* **MATERIAL FOR THE TASK**
---

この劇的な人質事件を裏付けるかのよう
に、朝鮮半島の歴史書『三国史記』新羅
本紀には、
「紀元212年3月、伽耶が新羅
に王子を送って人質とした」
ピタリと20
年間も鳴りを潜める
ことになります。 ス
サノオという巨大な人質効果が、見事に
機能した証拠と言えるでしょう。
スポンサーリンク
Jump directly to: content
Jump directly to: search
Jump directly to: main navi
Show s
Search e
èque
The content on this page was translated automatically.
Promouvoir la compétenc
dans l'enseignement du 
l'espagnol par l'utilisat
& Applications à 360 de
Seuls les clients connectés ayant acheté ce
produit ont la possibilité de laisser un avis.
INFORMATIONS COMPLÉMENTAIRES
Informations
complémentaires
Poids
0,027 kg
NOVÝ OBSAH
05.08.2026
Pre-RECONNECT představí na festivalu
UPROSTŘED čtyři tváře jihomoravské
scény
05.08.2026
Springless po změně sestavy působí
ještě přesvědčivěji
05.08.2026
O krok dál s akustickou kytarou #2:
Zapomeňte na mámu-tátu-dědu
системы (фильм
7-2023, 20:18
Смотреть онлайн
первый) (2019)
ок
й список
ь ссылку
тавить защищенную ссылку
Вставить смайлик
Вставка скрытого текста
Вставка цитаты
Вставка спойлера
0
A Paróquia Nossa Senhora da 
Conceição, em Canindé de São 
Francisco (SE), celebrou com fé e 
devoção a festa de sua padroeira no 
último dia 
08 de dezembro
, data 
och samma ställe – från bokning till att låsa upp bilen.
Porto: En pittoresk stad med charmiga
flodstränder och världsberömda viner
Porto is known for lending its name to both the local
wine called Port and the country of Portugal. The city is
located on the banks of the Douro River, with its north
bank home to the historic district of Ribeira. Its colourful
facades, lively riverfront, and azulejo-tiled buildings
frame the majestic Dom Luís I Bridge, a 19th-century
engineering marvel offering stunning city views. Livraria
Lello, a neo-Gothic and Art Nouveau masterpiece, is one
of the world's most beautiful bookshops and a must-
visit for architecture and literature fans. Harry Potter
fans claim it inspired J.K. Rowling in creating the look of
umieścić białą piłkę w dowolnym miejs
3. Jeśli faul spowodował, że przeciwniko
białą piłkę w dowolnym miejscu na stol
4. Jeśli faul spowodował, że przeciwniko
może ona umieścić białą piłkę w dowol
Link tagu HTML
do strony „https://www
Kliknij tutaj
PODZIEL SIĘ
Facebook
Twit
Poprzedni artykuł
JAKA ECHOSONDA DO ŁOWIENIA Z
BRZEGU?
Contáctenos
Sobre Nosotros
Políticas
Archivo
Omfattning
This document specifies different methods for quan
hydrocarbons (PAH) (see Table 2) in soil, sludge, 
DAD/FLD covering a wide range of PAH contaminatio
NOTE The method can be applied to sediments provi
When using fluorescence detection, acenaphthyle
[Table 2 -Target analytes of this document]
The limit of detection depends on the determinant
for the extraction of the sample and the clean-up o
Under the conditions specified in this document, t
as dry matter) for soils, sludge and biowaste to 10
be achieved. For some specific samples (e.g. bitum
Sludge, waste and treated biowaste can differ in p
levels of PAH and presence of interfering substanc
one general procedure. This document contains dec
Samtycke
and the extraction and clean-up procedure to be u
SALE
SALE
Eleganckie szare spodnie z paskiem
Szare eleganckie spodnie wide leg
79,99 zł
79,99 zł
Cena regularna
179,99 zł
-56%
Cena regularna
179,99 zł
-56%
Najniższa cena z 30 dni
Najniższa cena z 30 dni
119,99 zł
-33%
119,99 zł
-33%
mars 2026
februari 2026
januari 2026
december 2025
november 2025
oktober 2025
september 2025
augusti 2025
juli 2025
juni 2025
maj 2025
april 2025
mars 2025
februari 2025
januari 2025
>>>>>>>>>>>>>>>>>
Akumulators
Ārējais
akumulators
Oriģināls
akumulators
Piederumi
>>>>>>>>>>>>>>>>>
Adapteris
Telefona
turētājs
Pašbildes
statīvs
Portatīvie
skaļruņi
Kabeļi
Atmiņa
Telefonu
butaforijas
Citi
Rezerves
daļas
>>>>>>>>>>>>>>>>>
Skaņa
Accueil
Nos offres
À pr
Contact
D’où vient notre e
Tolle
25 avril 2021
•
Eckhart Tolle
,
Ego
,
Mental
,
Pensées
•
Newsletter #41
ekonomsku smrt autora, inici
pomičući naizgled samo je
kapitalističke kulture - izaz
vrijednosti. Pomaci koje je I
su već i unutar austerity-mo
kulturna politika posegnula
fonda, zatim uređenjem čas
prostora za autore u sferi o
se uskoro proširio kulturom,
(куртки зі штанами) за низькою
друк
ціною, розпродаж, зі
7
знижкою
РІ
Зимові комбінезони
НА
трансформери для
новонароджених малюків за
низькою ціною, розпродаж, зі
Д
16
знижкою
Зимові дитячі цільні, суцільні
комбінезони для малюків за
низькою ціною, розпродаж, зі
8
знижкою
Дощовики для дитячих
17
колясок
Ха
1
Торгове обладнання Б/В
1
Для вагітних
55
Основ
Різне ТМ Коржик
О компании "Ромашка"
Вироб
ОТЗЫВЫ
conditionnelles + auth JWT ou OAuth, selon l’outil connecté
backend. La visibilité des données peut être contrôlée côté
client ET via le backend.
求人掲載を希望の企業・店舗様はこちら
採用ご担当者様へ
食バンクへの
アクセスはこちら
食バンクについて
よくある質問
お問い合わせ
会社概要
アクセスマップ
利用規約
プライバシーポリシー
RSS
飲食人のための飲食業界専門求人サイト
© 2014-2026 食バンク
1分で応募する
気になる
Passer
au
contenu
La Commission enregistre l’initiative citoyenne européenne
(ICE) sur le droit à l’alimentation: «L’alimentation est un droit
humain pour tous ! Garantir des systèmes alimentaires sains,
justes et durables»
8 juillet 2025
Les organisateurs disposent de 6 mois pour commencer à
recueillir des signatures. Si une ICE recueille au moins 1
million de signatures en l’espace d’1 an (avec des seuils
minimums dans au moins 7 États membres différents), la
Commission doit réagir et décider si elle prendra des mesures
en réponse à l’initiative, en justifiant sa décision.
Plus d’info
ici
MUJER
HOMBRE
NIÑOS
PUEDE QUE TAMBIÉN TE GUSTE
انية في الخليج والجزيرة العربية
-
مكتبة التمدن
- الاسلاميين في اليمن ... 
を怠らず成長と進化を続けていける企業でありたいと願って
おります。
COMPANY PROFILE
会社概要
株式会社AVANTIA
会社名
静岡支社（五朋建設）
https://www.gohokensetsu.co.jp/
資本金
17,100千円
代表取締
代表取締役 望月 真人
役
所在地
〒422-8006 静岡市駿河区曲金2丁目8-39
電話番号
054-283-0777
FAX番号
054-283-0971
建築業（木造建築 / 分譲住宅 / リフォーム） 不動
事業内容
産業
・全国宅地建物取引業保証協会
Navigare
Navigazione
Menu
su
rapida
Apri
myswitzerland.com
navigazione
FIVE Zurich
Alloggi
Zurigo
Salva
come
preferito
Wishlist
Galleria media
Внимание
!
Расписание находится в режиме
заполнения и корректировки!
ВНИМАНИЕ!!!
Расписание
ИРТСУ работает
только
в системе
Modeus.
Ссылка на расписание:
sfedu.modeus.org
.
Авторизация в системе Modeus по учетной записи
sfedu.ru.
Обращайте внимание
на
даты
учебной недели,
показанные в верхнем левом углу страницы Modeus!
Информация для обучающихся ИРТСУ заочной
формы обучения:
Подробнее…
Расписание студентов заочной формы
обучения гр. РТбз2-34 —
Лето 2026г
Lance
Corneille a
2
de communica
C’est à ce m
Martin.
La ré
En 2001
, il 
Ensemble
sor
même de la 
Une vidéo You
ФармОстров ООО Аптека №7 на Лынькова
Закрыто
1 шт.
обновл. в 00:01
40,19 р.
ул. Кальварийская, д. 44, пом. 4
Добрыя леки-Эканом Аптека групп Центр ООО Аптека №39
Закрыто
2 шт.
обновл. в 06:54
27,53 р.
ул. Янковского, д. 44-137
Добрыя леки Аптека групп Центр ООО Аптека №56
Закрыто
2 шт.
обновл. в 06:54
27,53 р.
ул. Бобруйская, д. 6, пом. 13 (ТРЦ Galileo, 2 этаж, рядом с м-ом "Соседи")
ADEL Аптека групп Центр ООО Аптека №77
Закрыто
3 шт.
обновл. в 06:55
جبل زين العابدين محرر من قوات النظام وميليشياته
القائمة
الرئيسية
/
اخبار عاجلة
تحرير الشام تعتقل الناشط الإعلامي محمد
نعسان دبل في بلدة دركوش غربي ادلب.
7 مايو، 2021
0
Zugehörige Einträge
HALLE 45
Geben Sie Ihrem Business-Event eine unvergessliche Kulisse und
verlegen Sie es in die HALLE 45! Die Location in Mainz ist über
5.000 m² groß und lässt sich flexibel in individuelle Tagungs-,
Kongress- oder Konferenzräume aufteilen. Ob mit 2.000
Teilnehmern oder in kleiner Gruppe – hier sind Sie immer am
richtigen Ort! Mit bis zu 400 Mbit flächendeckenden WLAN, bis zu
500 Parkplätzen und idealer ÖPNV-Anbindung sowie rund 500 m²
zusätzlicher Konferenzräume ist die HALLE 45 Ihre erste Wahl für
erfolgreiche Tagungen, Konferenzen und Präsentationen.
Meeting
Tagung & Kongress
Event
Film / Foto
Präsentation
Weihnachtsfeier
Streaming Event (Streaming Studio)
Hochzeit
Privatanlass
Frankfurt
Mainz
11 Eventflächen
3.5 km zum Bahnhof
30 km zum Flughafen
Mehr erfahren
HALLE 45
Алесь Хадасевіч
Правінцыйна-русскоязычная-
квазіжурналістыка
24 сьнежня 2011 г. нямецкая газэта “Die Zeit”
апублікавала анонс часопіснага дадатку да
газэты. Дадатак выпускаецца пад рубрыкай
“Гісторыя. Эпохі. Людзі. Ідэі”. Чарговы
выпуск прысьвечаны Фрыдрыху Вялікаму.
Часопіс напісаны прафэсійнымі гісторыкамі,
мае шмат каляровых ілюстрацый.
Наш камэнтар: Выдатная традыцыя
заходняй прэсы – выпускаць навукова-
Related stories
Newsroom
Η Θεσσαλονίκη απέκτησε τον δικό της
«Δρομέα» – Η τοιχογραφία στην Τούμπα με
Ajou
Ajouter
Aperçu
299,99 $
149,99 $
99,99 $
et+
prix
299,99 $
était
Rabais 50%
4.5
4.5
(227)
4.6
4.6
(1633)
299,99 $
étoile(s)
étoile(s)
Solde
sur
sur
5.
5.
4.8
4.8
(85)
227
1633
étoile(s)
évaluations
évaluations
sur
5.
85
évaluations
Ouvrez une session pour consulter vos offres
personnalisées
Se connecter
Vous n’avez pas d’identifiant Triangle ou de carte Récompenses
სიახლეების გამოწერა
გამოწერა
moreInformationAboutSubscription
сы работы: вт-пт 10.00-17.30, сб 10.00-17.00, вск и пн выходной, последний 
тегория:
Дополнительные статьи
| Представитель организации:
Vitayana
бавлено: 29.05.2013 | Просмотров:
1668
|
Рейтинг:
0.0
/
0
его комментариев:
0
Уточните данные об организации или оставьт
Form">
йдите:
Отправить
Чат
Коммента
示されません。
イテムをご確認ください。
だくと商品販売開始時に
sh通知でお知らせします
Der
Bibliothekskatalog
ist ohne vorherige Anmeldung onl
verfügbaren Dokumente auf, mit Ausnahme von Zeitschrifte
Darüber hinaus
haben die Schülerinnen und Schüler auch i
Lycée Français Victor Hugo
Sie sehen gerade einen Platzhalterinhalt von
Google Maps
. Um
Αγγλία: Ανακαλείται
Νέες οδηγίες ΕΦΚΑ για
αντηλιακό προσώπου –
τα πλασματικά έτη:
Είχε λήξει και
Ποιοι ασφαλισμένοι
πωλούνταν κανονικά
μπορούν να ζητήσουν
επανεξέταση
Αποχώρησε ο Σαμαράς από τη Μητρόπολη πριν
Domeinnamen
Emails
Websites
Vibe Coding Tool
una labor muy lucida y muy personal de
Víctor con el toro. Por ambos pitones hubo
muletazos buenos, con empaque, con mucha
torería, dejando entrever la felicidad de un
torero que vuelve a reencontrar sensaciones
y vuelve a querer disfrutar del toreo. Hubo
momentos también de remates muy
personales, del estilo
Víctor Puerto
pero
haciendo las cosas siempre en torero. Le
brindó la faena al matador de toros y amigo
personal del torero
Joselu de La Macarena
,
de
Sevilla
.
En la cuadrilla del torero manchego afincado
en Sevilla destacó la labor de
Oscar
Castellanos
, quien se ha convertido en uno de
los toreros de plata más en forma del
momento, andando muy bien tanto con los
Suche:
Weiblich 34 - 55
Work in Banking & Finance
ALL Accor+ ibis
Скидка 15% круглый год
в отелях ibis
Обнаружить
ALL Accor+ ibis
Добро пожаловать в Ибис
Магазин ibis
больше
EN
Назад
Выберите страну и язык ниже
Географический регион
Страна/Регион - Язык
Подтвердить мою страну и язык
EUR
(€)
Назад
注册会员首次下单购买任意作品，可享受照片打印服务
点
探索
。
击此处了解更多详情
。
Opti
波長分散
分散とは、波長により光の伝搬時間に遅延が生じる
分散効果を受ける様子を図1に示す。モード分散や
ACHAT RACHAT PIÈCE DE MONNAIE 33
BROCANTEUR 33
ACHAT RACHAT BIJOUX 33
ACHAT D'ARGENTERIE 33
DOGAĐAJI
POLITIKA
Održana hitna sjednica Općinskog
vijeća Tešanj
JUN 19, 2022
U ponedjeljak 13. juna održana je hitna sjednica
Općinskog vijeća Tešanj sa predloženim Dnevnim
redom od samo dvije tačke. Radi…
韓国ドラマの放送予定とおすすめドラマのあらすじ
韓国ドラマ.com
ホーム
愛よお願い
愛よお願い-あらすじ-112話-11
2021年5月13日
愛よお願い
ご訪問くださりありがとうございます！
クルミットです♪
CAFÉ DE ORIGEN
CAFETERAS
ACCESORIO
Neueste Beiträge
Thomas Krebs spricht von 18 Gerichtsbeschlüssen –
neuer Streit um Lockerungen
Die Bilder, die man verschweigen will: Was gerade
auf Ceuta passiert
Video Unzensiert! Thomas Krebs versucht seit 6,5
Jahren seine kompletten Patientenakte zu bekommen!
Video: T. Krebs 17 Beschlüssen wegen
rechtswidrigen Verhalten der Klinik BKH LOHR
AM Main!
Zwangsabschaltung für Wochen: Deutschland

---

Find the line with "に王子を送って人質とした」" in the material above. Reproduce it and each line after it up to and including the line with "UPROSTŘED čtyři tváře jihomoravské".

* **YOUR SOLUTION**
に王子を送って人質とした」
ピタリと20
年間も鳴りを潜める
ことになります。 ス
サノオという巨大な人質効果が、見事に
機能した証拠と言えるでしょう。
スポンサーリンク
Jump directly to: content
Jump directly to: search
Jump directly to: main navi
Show s
Search e
èque
The content on this page was translated automatically.
Promouvoir la compétenc
dans l'enseignement du 
l'espagnol par l'utilisat
& Applications à 360 de
Seuls les clients connectés ayant acheté ce
produit ont la possibilité de laisser un avis.
INFORMATIONS COMPLÉMENTAIRES
Informations
complémentaires
Poids
0,027 kg
NOVÝ OBSAH
05.08.2026
Pre-RECONNECT představí na festivalu
UPROSTŘED čtyři tváře jihomoravské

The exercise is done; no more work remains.